** Opening Data extracts block **

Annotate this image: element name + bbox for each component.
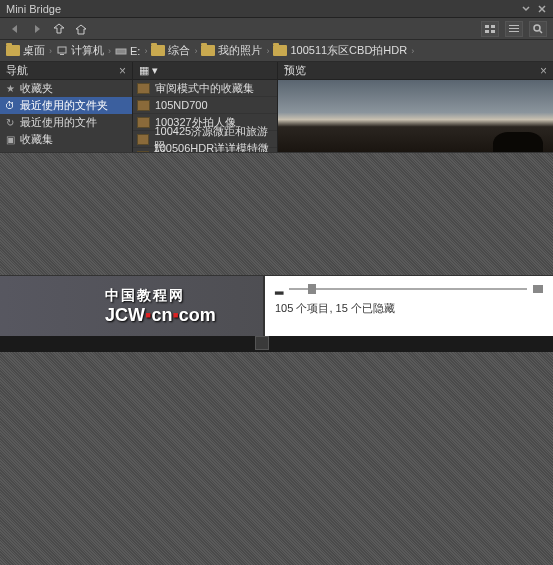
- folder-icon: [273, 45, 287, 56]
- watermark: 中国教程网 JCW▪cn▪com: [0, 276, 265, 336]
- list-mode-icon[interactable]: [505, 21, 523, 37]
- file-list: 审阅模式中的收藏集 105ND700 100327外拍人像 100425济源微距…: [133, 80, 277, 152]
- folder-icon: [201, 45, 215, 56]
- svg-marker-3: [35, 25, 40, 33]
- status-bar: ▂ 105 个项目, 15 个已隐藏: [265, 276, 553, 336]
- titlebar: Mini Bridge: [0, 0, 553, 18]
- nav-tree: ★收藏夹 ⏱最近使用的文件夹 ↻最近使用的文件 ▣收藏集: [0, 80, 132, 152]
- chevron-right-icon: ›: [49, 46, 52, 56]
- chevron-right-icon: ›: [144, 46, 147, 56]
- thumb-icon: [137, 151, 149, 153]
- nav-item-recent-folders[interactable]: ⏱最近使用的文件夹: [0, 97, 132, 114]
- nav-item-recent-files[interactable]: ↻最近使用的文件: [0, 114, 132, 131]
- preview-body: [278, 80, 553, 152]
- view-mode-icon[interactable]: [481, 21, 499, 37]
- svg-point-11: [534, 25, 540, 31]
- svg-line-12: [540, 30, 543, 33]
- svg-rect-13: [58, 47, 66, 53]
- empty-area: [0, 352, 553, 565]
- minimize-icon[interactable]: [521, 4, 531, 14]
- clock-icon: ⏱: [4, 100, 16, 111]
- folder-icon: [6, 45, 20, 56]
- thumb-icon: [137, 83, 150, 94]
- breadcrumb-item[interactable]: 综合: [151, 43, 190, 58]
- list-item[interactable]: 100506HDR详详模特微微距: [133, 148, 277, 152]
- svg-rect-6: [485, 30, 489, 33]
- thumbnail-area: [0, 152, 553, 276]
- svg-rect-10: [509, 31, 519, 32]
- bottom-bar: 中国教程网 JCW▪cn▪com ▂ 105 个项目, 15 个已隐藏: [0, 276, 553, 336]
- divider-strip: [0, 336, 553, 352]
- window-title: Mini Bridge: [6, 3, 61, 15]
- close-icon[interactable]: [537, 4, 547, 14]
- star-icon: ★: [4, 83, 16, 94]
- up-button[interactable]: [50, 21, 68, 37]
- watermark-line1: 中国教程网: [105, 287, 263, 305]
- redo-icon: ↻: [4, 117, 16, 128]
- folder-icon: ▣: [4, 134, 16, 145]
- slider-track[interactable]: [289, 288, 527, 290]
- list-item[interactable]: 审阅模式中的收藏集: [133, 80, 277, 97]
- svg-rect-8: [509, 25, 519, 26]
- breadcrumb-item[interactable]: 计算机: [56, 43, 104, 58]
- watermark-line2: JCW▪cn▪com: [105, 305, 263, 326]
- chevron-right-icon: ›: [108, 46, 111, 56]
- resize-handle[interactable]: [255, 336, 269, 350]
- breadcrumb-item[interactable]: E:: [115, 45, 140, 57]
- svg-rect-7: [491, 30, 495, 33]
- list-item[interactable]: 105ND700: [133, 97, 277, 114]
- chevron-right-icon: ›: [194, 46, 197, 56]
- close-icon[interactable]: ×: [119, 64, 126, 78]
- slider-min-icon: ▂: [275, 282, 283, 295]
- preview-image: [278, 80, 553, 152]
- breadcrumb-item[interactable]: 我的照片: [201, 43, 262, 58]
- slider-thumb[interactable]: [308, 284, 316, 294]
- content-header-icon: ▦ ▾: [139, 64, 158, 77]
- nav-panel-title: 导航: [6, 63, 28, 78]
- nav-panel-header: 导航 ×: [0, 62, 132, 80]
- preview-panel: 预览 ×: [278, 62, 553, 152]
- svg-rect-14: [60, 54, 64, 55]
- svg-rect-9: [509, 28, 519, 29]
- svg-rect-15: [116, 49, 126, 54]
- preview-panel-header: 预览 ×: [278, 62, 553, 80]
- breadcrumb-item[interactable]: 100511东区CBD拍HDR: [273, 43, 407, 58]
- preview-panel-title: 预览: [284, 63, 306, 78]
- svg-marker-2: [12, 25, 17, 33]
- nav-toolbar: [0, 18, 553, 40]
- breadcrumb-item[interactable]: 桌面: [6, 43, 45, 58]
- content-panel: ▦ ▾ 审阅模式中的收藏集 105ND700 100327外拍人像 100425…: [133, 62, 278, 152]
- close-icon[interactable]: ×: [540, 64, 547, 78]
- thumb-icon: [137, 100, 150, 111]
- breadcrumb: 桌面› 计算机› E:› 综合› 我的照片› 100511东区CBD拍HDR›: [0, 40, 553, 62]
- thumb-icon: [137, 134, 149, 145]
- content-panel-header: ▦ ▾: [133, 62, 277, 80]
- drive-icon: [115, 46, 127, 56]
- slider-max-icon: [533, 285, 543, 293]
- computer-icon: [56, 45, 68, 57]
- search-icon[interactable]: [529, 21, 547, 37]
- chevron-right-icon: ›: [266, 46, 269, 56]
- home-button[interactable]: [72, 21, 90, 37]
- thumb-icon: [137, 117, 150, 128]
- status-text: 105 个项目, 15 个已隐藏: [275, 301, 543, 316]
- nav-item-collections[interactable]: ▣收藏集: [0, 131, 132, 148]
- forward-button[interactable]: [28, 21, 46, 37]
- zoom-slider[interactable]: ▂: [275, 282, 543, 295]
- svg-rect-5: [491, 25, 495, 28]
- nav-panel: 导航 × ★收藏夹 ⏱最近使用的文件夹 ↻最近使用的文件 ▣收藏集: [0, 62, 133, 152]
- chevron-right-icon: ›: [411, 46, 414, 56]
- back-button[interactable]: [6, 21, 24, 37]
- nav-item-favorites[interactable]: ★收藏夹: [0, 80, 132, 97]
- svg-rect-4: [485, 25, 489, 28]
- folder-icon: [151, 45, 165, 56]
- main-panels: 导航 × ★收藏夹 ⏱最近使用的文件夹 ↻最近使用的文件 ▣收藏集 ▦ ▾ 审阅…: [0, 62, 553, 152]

** Closing Data extracts block **
** Opening Data extracts block **

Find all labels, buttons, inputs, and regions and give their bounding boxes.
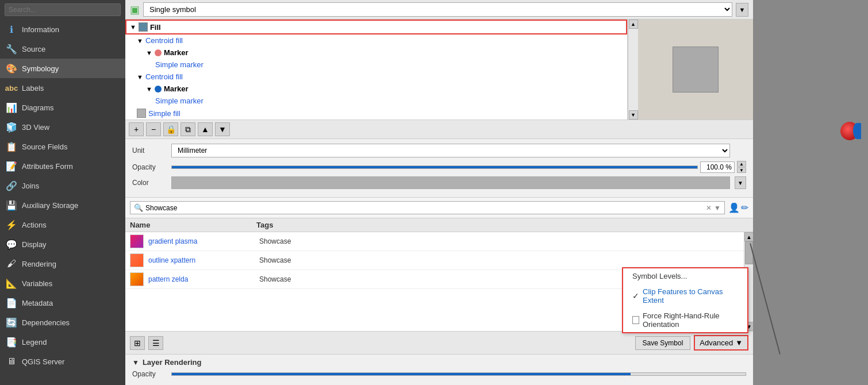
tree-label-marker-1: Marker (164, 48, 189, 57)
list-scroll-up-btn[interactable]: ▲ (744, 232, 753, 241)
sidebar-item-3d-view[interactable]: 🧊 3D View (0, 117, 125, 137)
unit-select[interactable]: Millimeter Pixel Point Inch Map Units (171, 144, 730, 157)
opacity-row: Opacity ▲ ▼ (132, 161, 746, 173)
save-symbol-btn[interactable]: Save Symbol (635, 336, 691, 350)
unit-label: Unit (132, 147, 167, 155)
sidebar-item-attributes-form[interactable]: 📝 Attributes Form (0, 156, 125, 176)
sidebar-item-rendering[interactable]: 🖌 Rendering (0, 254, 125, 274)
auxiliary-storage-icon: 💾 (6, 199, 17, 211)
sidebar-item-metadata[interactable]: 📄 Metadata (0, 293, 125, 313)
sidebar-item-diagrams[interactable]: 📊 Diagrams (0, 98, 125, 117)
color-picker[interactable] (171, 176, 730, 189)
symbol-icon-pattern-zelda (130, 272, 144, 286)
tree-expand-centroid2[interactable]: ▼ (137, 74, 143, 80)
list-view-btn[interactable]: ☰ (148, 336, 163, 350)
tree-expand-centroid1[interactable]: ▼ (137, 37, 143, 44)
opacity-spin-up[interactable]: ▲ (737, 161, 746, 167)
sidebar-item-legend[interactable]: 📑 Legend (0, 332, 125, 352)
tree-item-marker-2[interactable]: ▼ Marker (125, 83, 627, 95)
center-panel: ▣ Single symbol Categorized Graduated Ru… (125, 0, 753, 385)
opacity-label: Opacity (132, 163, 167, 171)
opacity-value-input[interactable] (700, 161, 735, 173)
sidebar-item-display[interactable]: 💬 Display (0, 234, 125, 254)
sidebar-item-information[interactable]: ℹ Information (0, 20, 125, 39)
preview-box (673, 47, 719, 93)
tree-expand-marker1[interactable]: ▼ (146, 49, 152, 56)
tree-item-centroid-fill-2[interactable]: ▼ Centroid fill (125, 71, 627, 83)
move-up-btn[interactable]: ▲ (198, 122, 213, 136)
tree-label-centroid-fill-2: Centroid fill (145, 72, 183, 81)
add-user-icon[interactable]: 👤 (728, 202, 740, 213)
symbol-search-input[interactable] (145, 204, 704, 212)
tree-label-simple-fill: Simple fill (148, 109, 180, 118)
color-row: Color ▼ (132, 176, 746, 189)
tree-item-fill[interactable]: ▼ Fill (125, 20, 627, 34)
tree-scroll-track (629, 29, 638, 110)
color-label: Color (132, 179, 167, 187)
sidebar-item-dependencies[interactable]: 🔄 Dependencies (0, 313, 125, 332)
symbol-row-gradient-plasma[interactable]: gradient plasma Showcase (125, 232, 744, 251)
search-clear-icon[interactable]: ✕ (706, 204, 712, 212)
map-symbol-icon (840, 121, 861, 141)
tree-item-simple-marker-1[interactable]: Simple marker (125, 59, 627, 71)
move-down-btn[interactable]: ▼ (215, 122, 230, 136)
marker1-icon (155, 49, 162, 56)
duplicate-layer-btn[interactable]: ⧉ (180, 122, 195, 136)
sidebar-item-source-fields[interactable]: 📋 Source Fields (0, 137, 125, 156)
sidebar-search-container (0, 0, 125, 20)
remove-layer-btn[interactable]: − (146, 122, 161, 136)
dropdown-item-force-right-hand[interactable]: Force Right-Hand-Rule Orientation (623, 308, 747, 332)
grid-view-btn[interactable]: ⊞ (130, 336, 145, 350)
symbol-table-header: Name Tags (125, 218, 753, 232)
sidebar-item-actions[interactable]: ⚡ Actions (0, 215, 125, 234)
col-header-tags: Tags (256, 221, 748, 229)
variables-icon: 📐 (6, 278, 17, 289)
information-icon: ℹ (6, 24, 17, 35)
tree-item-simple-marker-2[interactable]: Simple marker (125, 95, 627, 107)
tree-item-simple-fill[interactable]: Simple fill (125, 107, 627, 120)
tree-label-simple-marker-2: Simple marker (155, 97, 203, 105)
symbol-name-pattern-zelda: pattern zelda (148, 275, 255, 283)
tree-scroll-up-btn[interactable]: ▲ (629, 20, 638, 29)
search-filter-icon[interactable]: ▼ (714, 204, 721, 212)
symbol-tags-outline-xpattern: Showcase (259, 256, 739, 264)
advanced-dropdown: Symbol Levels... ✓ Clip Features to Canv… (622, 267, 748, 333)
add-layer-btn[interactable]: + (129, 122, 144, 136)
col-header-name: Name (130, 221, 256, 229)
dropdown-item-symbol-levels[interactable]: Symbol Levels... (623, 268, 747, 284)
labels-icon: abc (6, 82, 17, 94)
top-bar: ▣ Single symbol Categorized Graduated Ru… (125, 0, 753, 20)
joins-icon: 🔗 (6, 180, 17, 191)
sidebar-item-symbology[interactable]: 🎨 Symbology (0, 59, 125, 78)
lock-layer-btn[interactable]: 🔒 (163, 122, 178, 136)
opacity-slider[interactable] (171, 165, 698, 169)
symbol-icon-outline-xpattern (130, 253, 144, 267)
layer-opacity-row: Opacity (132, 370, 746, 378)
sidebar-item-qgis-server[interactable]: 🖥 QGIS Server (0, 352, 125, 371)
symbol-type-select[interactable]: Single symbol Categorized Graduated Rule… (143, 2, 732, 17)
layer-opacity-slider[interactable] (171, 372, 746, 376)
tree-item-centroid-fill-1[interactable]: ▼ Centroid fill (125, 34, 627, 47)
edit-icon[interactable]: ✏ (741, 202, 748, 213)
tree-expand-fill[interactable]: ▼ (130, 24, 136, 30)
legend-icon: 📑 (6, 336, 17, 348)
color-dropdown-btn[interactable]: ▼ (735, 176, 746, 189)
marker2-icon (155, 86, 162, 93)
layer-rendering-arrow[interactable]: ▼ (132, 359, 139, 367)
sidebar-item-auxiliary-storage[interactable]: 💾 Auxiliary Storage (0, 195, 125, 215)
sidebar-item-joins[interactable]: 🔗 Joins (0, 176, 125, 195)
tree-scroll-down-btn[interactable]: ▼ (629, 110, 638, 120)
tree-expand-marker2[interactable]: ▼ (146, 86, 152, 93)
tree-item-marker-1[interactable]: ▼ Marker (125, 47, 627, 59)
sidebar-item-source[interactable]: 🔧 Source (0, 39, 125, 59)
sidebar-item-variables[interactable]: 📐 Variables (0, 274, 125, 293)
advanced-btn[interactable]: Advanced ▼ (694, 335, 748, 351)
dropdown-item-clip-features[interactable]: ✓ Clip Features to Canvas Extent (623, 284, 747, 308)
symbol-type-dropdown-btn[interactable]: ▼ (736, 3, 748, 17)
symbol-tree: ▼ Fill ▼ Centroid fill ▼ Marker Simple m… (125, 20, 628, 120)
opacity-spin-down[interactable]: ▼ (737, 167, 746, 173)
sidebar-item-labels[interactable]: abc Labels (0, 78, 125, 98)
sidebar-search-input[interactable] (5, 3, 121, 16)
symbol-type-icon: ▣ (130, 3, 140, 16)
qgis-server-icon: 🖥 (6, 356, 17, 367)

** Closing Data extracts block **

When a line among the entries above contains "Simple", copy it.

tree-label-simple-fill: Simple fill (148, 109, 180, 118)
tree-item-simple-marker-1[interactable]: Simple marker (125, 59, 627, 71)
tree-item-simple-marker-2[interactable]: Simple marker (125, 95, 627, 107)
tree-item-simple-fill[interactable]: Simple fill (125, 107, 627, 120)
tree-label-simple-marker-2: Simple marker (155, 97, 203, 105)
symbol-tree: ▼ Fill ▼ Centroid fill ▼ Marker Simple m… (125, 20, 628, 120)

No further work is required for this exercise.